ASSOCIATED PRESS PHOTOGRAPHS
First-term Republican incumbent Sen. Saxby Chambliss (top) of Georgia is attempting to hold his seat in a Dec. 2 runoff vote. A recount is under way in the Minnesota contest between Republican incumbent Sen. Norm Coleman (above right with his wife, Laurie) and challenger Al Franken.Sen. Saxby Chambliss failed to win a majority over challenger Jim Martin on Nov. 4 and now in the runoff Georgia is home to one of two hotly contested Senate races. The other race still unresolved is the recount in Minnesota, where Republican incumbent Norm Coleman faces comedian Al Franken. If Chambliss wins the Georgia standoff, it would decisively aid conservatives against a liberal agenda, especially since a Franken victory in Minnesota would give Democrats 59 seats, one short of a filibuster-proof Senate majority.
The Republican National Committee has spent more than $2 million on behalf of Mr. Chambliss, a freshman senator who spent eight years in the U.S. House. He has received endorsements from the Veterans of Foreign Wars and Vets for Freedom. (Mr. Martin was endorsed by Veterans and Military Families for Progress.) Republicans across the spectrum are stumping for Mr. Chambliss - from Sen. John McCain and Gov. Sarah Palin to former presidential candidates Mitt Romney and Rudy Giuliani. The Democratic Party is showering the Martin campaign with money and manpower.

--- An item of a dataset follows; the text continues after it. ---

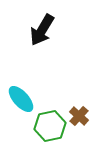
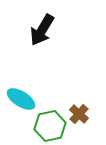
cyan ellipse: rotated 16 degrees counterclockwise
brown cross: moved 2 px up
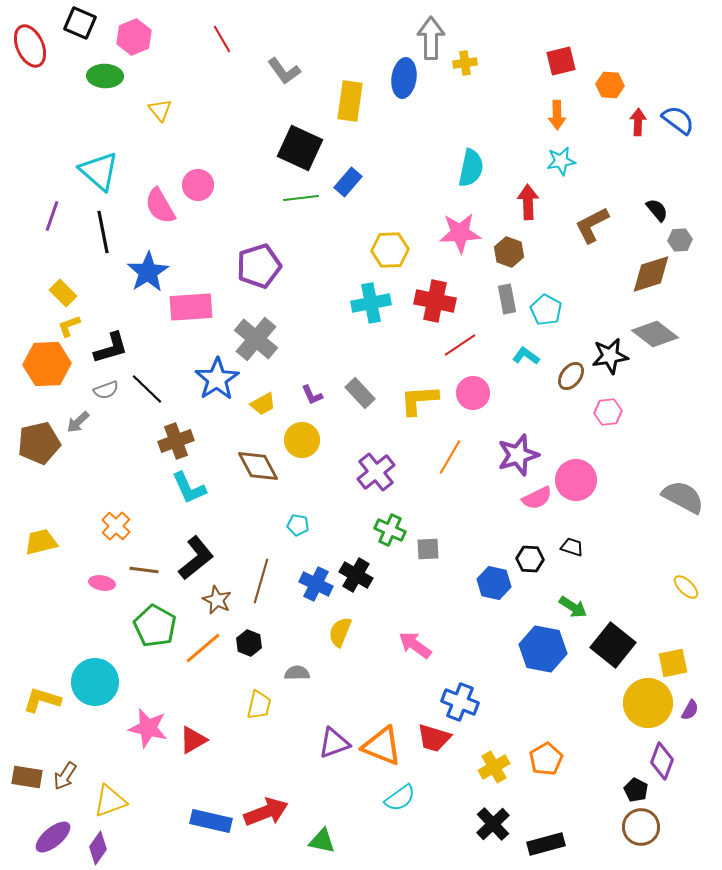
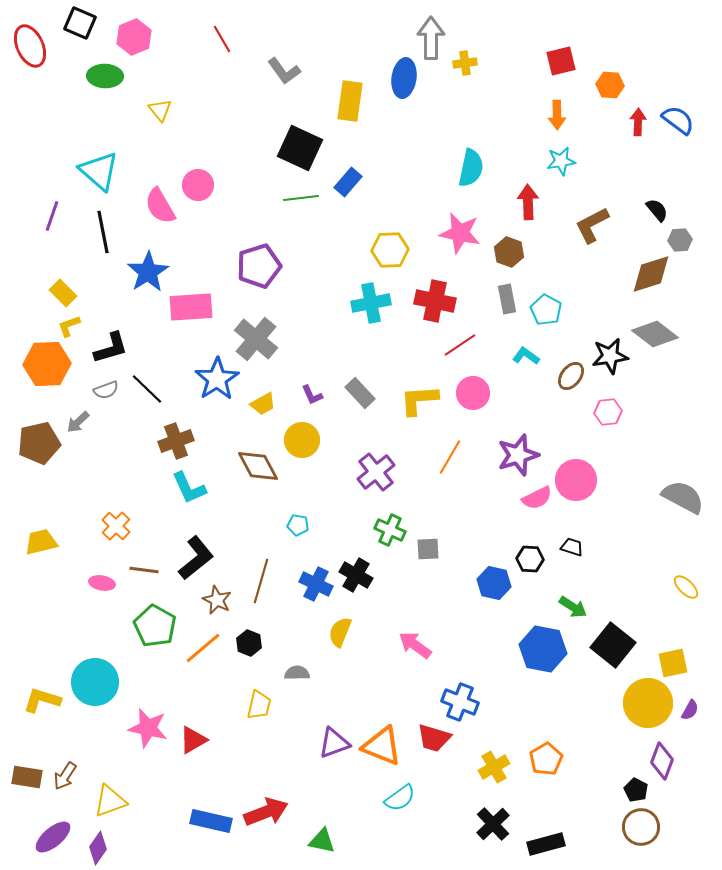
pink star at (460, 233): rotated 15 degrees clockwise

While Republicans will be the minority party in the U.S. Capitol in January whether Mr. Chambliss wins or loses, they hope to hold onto a state that less than a month ago voted for Mr. McCain against Barack Obama. According to a Rasmussen Reports poll by telephone of 700 likely Georgia voters in the runoff on Tuesday, Mr. Martin is at 46 percent and Mr. Chambliss is at 50 percent. The key to a victory for conservatives is to get voters to the polls on Tuesday.